INDEPENDÊNCIA
Avaliando a vida que levava, admitiu que a primeira
tentativa de independência se revelara dolorosa. Procurava reagir, mas não se
conseguia perdoar pela intempestiva saída de casa.
Chegou-se ao fogão, mais para se aquecer do que para cozinhar
qualquer coisa. Comer era uma obrigação que cumpria para sobreviver, isenta de
qualquer prazer. À noite, na cama, procurava a presença que não estava e isso
doía-lhe fundo.
Pensou nas prestações que ainda lhe faltava pagar pela
televisão que quase nunca acendia, e isso afastou-lhe o sono. Que pena, não ter
um botão para hibernar.
«Para com os lamentos, fecha os olhos e deixa-te ir», repetia,
na tentativa de enganar a insónia.
Deveria existir um elixir do amor, que se pudesse tomar
em doses pequenas, mas regulares. E mais uma coisa: um elixir contra a burrice
e a intempestividade. À falta disso, levantou-se, enrolou um cigarro e foi
sentar-se na varanda, envolto num cobertor. Mentalmente enumerou o que lhe fazia
mais falta, o que perdera e o que nunca tivera.

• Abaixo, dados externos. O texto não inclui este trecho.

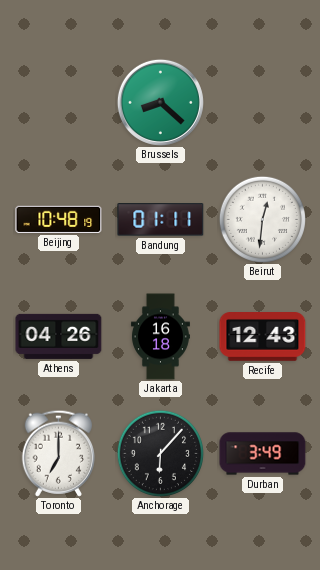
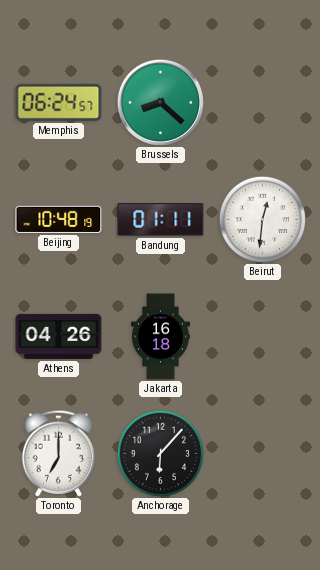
Memphis: none -> 06:24
Recife: 12:43 -> none
Durban: 3:49 -> none
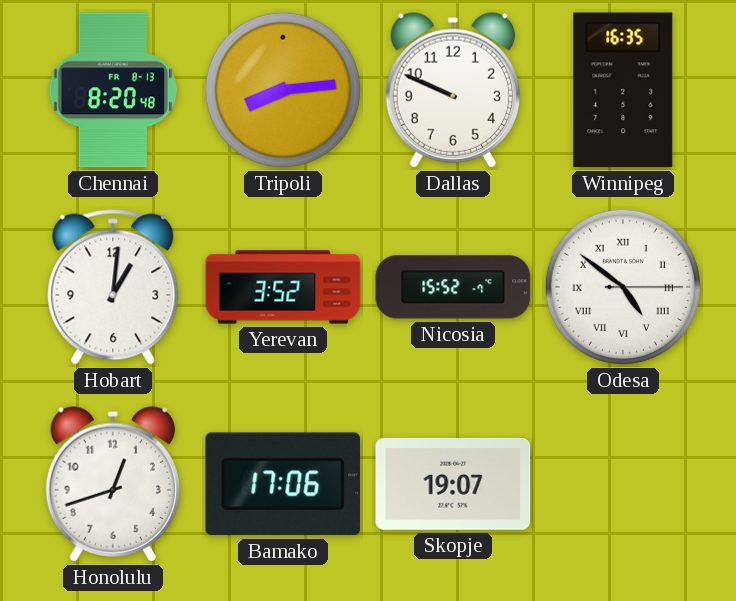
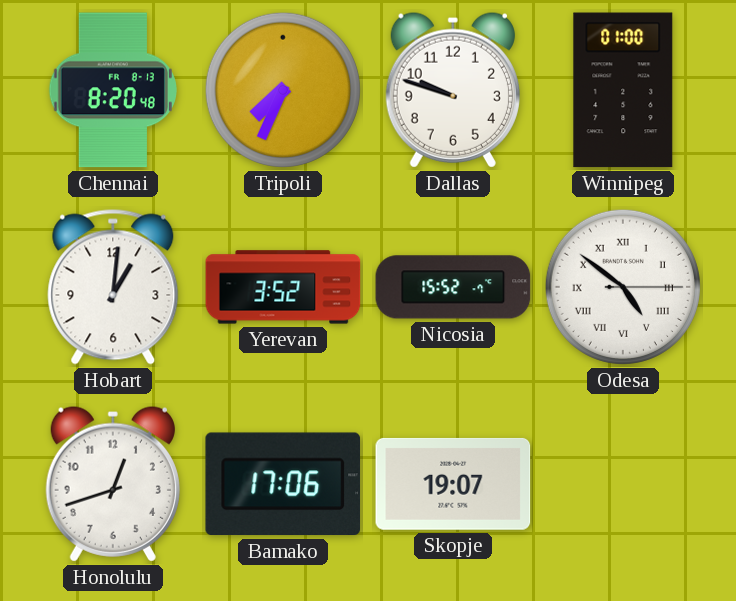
Tripoli: 8:14 -> 7:34
Dallas: 9:49 -> 9:48
Winnipeg: 16:35 -> 01:00
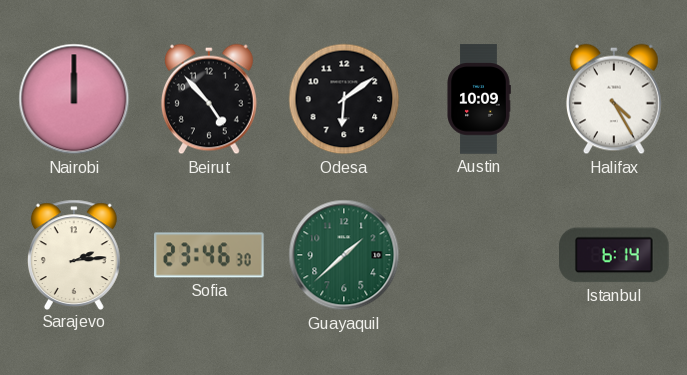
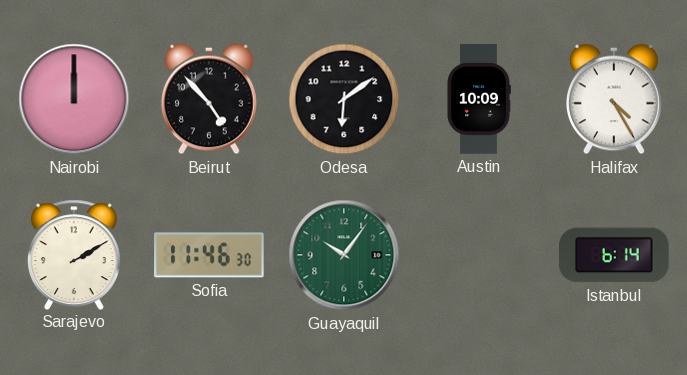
Sarajevo: 2:14 -> 2:10
Sofia: 23:46 -> 11:46
Guayaquil: 1:38 -> 10:06
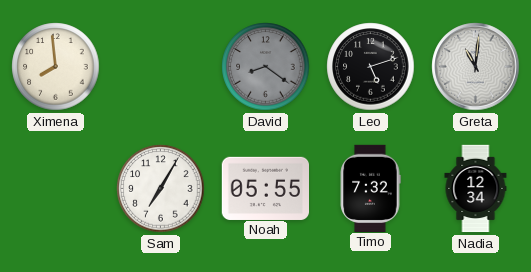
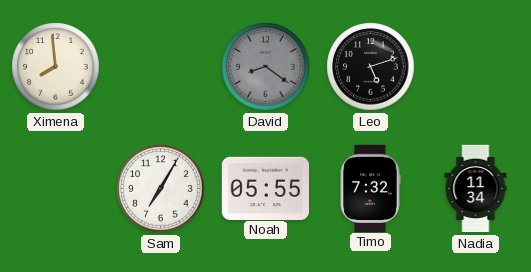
Greta: 11:01 -> none
Nadia: 12:34 -> 11:34
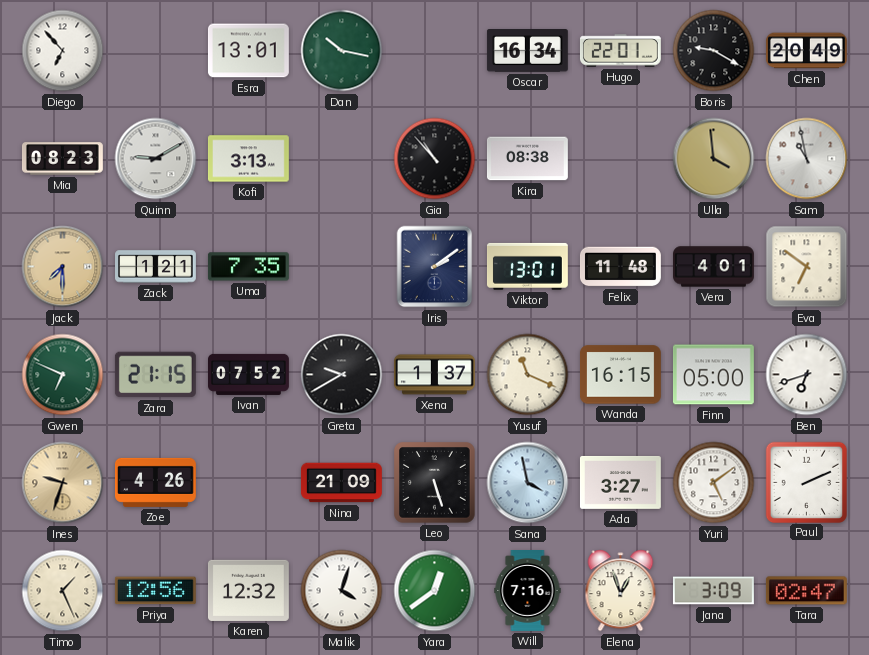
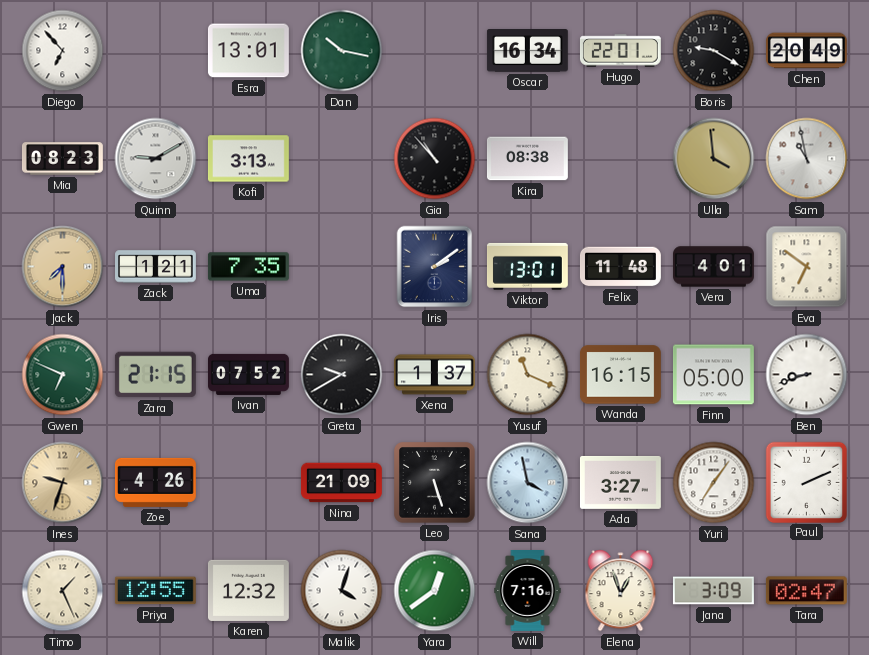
Ben: 6:42 -> 8:42
Yuri: 5:09 -> 7:06
Priya: 12:56 -> 12:55
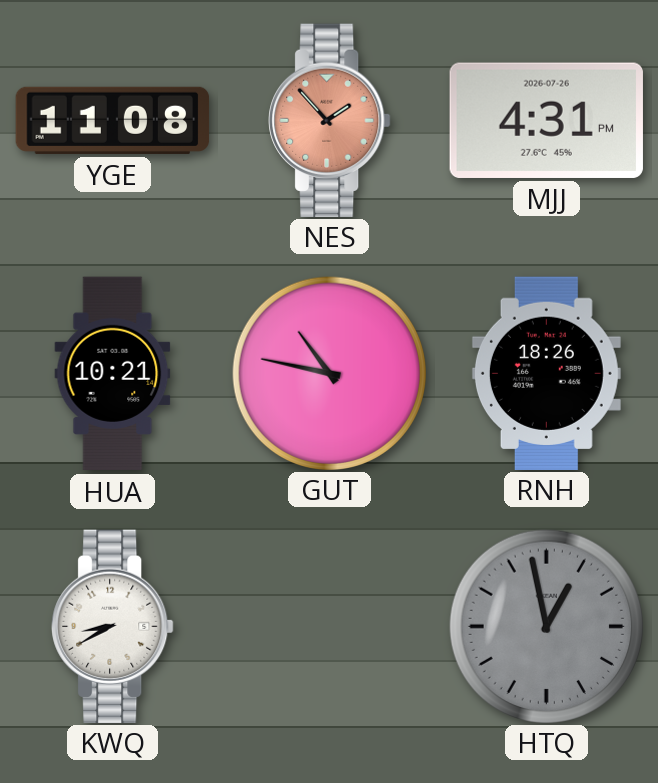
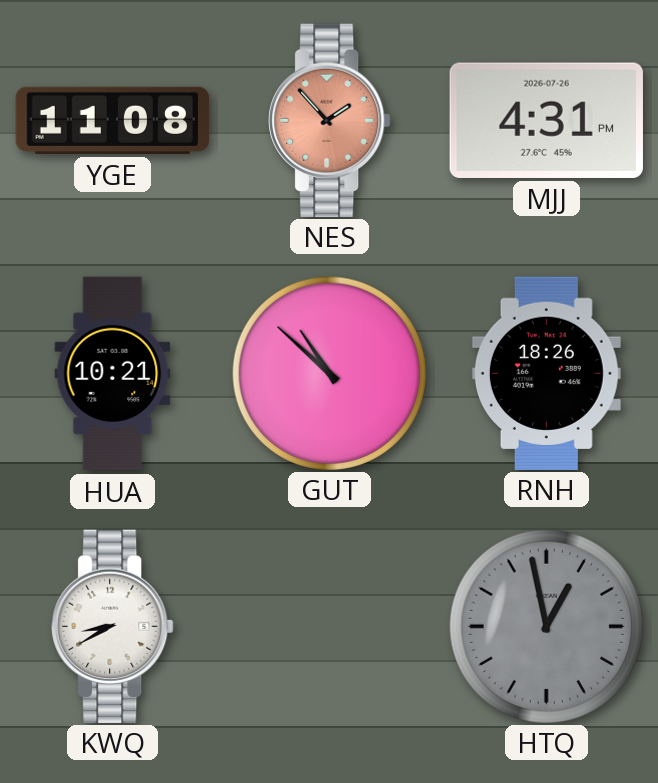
GUT: 10:47 -> 10:52
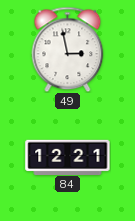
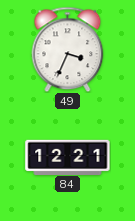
49: 2:58 -> 3:34
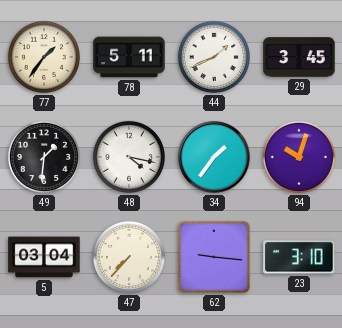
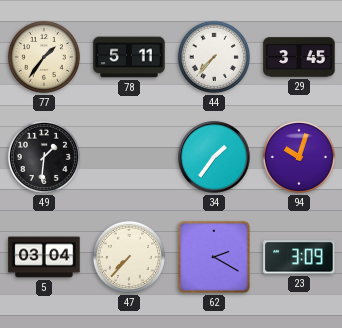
44: 1:41 -> 7:37
48: 4:17 -> none
62: 9:16 -> 2:20
23: 3:10 -> 3:09
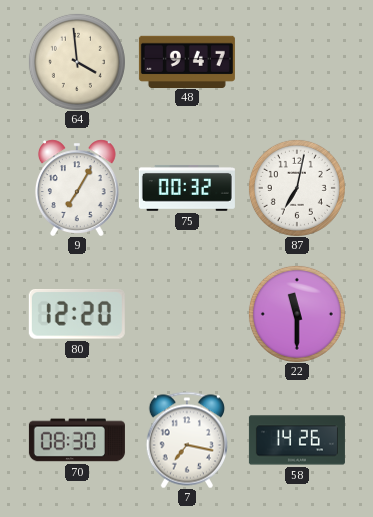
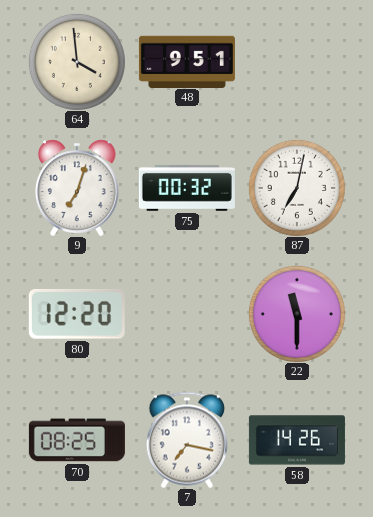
48: 9:47 -> 9:51
9: 7:05 -> 7:03
70: 08:30 -> 08:25
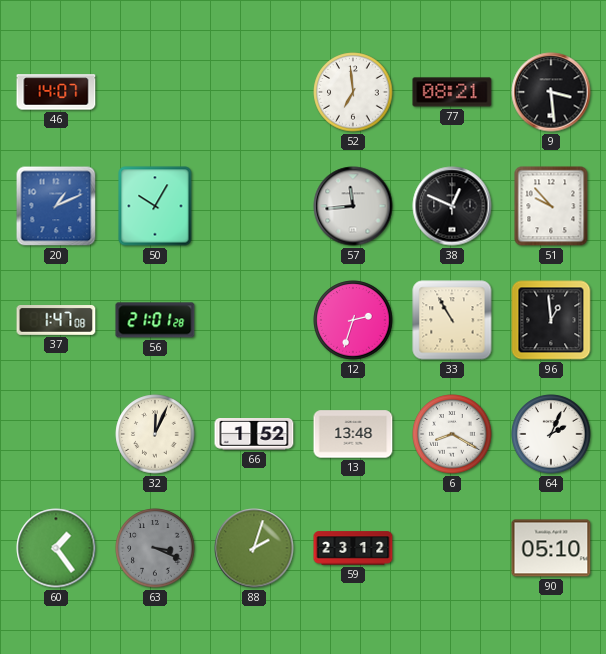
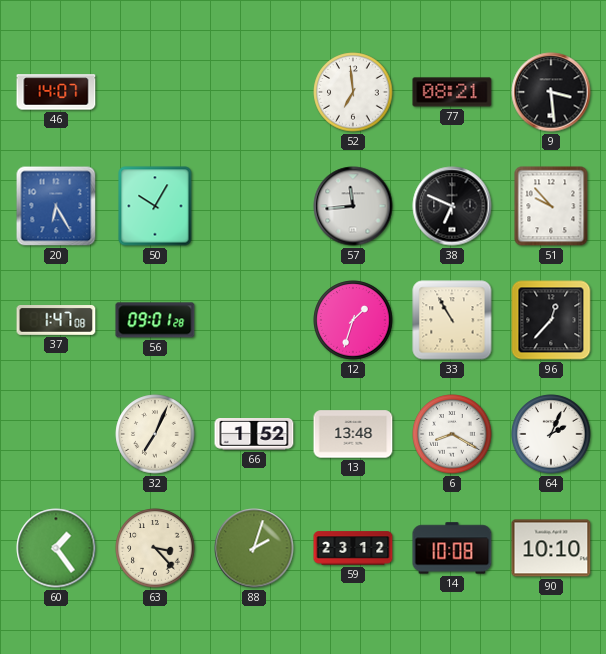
20: 1:11 -> 6:25
38: 12:49 -> 6:49
56: 21:01 -> 09:01
12: 2:33 -> 1:33
96: 12:59 -> 12:37
32: 12:04 -> 7:04
63: 3:19 -> 3:23
63 dial: grey -> cream
14: none -> 10:08
90: 05:10 -> 10:10
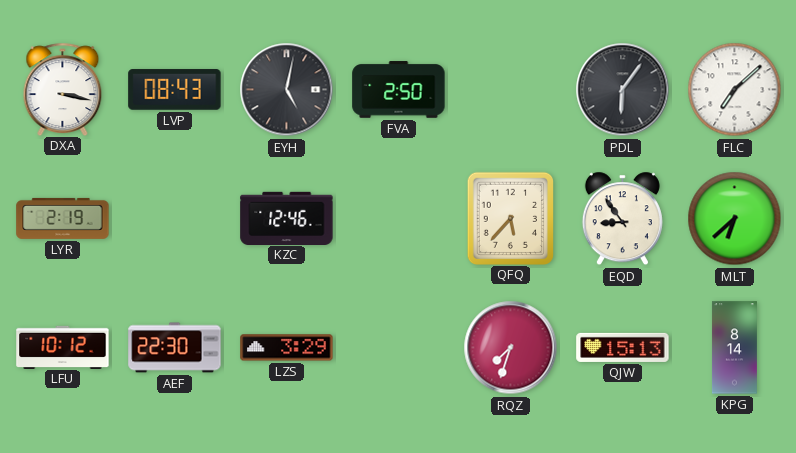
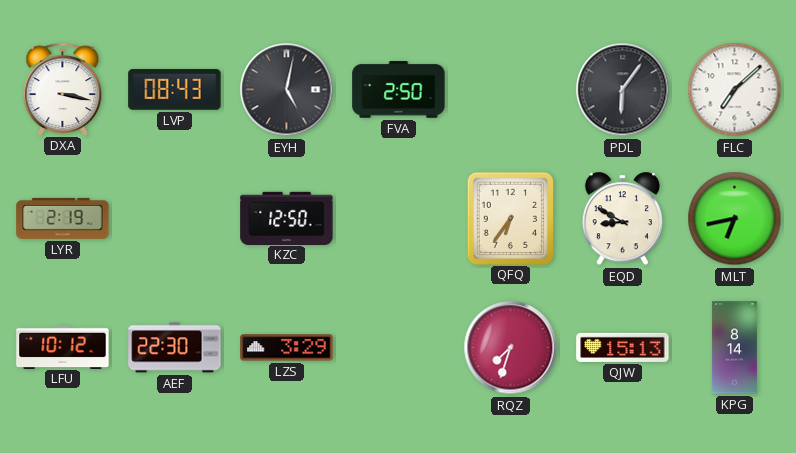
KZC: 12:46 -> 12:50
QFQ: 5:37 -> 6:36
EQD: 8:54 -> 8:50
MLT: 6:38 -> 6:43
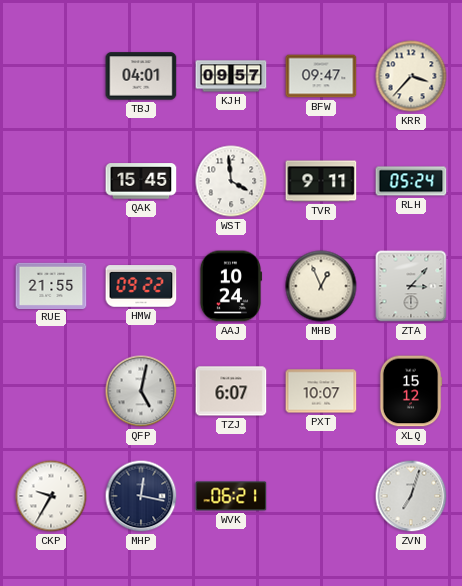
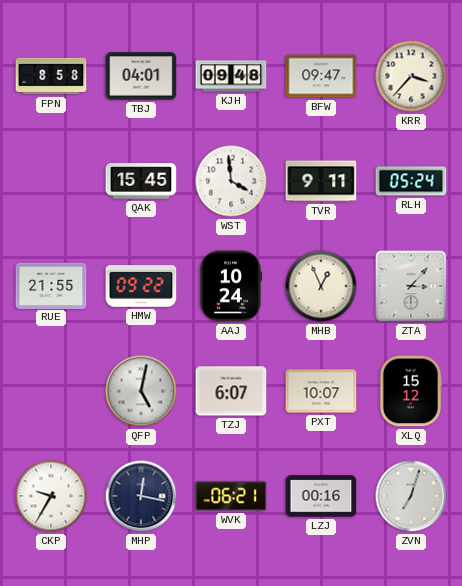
FPN: none -> 8:58
KJH: 09:57 -> 09:48
LZJ: none -> 00:16
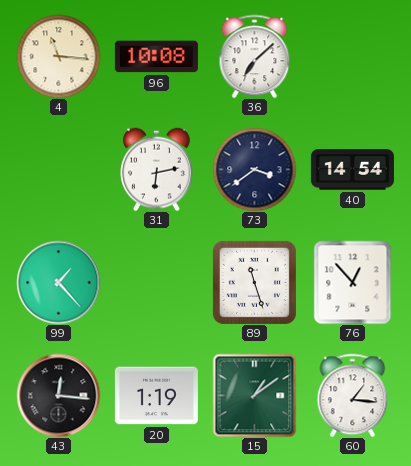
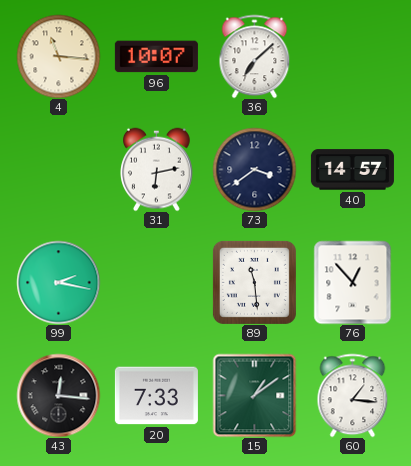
96: 10:08 -> 10:07
40: 14:54 -> 14:57
99: 1:23 -> 2:17
89: 11:27 -> 11:29
20: 1:19 -> 7:33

Compreendeu que entrara naquela fase da vida em que não
se pertence a lado nenhum, vive-se numa terra de ninguém, num meio mundo, numa
meia verdade e num absoluto desgosto.
A comunicação reduz-se a um «bom dia», quando se entra no
emprego, e a uma «boa tarde», quando se sai. E não está longe o dia em que, com
indiferença se chega e parte, e isso transmite-nos o conhecimento do que é a
solidão. Contudo, continua-se a mentir para o mundo, dizendo que se está:
«Muito bem, obrigado», escondendo as lágrimas que escorrerem pelo rosto com
facilidade. Os lenços acumulam-se espalhados pela casa, mas camuflamos-lhes a
utilização, dizendo, que estamos a ficar um pouco constipados.
Terminou o segundo cigarro e com ira, reganhou o lugar na
cama. Impotente, permitiu que a raiva crescesse dentro dele, procurando um
culpado que não havia. Sabia porquê: preferia dar força à revolta, a sentir-se
pusilânime, arrastando-se ao longo dos dias.
– Pois é… mais um dia – resmungou quando o despertador
tocou, cedo demais para quem prolongara a noite.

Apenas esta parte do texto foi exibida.